En el 2004, la fundación del Premio Nobel dio una gran sorpresa a la humanidad, pues celebró tener en sus archivos miles de cartas de apoyo para George W. Bush y Tony Blair, para contender, aunque usted no lo crea, por el premio nobel de la paz.
La revelación demostró que este mundo en el que vivimos, cada día se alejaba más de la sensatez que cualquier ente normal pudiera tener, si ya de por sí era difícil de entender que todo un pueblo eligiera al menos capacitado para gobernar, era todavía más increíble que miles en el mundo piensaran que la incursión bélica ordenada por la Unión Americana y el Reino Unido, basada en mentiras y falacias ya comprobadas, tuviera alguna justificación.
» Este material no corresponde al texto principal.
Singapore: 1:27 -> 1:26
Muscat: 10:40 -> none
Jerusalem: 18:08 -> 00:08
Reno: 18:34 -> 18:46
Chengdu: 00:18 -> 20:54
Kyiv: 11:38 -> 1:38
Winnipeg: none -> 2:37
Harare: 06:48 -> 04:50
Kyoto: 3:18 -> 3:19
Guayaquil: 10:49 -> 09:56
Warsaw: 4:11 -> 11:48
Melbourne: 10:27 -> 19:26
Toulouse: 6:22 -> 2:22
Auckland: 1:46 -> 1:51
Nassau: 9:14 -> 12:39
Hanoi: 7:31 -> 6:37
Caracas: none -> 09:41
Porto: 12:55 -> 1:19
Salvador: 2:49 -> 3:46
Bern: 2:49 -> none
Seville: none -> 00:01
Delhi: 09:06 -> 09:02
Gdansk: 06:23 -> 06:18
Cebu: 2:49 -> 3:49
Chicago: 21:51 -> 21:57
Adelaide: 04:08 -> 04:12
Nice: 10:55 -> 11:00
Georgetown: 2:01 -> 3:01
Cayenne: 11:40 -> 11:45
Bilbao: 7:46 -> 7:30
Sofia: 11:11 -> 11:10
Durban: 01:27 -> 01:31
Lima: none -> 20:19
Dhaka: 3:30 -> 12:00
No me parece difícil de entender las cartas de apoyo que se enviaron entonces para apoyar la postulación de Juan Pablo II, o los apoyos expresados a favor la organización Ejército de Salvación, pues la humanidad entera fue testigo de calidad de los esfuerzos que se hacían diariamente por las buenas causas, independientemente de que tengan relación directa con la paz de la humanidad.
Pero lo que no tenía justificación alguna, y de ello dio cuenta la guerrilla en Irak, es que consideren que las naciones imperialistas en sus incursiones bélicas, preservan la paz mundial, pues independientemente de las atrocidades de cualquier dictador, la nación misma tiene el derecho inalienable de defender su territorio.
Hay quienes opinan, sin tomar en cuenta a las víctimas inocentes, que el mérito mayor de Blair y Bush, es haber derrocado a un “loco dictador” que ponía en riesgo a la humanidad entera.
Durante años, comisiones especiales de las Naciones Unidas, buscaron infructuosamente las armas químicas de exterminio en territorio Iraquí, esas que sirvieron de pretexto para iniciar la ofensiva contra Saddam Hussein.
Todavía hoy, siguen apareciendo nuevas evidencias de que la información obtenida para justificar la invasión, fue producto de un contubernio entre ambos gobiernos, en el que claro, se dispuso equitativamente del botín de guerra.
Afortunadamente se mantuvo la credibilidad en la validez del Premio Nobel, faltaba comprobar que el millón y pico de dólares, fuera destinado en efecto a quienes crean las condiciones de una verdadera paz mundial y no como pago a quienes ponen por encima de la bandera blanca, una pila grande de cadáveres, el premio lo recibió entonces la Keniana Wangari Muta Maathai..
Aquí en México en aquel entonces, miles por Internet que consideraron una verdadera burla la sola mención de Bush y Blair como prospectos, otros no lo consideraban así, pero se oponían terminantemente a un reconocimiento de esta naturaleza, aunque también es justo reconocer que un 10% de los participantes consideran al par de locos como merecedores del premio nobel.
Hoy al ver lo que sucede en Venezuela, no podemos más que decir que las cosas han cambiado mucho, EN 10 AÑOS.